Quick Links

Re: BUG: Cascading standby fails to reconnect after falling back to archive recovery

From:	Marco Nenciarini <marco(dot)nenciarini(at)enterprisedb(dot)com>
To:	Xuneng Zhou <xunengzhou(at)gmail(dot)com>
Cc:	Fujii Masao <masao(dot)fujii(at)gmail(dot)com>, pgsql-hackers(at)postgresql(dot)org
Subject:	Re: BUG: Cascading standby fails to reconnect after falling back to archive recovery
Date:	2026-03-18 09:49:25
Message-ID:	CA+nrD2eJUfLq8_Ed7fv-7LrmkOoLJ28LwAHh-Rjjg4RU9KOYCg@mail.gmail.com
Views:	Whole Thread \| Raw Message \| Download mbox \| Resend email
Thread:
Lists:	pgsql-hackers

Here are the v4 patches implementing what I described above.

On top of Xuneng's v3 (keeping the wait_for_event and scoped log
window test improvements), the main changes are:

- The wait is now capped at one wal_segment_size.
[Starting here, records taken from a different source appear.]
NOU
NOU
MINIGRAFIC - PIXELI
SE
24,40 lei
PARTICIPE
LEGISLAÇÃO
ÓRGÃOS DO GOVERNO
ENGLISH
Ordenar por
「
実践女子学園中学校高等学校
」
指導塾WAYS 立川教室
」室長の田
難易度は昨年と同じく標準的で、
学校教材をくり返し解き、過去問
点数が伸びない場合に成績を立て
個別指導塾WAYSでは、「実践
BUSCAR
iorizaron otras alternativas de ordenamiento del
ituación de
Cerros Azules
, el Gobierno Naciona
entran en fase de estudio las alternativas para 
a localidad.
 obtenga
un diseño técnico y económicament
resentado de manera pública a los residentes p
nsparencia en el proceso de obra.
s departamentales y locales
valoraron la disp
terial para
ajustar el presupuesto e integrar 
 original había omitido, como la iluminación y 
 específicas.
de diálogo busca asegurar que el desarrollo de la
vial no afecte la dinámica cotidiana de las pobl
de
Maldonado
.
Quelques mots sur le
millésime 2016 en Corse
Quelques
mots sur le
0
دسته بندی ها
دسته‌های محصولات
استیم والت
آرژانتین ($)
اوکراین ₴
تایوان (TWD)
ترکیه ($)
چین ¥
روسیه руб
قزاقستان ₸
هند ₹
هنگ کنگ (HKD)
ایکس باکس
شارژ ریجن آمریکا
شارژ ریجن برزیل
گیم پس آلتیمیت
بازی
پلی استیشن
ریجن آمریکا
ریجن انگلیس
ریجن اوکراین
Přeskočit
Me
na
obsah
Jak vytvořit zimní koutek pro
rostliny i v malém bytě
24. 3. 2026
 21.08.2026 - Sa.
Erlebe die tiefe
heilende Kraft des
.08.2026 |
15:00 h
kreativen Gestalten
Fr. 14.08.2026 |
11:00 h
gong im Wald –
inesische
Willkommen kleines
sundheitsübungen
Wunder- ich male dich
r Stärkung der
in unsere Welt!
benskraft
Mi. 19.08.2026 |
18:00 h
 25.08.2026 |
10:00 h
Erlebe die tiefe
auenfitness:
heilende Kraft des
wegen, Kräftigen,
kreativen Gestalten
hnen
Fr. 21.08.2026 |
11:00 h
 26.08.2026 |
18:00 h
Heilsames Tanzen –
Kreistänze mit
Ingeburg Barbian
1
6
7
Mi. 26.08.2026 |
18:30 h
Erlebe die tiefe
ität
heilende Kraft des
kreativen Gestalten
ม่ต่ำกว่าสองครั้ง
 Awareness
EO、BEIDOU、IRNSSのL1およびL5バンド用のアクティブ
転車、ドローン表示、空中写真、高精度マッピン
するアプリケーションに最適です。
If the gap is
larger, we skip the wait and let START_REPLICATION fail normally
so the startup process can fall back to archive. This avoids
indefinite polling when the upstream is fundamentally behind.

- The first "ahead of flush position" message is logged at LOG,
subsequent ones at DEBUG1, to cut down on noise during a long wait.

Two patches attached: v4-0001 for master (extends the
walrcv_identify_system API with an optional server_lsn output
parameter) and v4-backpatch-0001 for stable branches (uses a global
variable to preserve ABI, per Alvaro's suggestion).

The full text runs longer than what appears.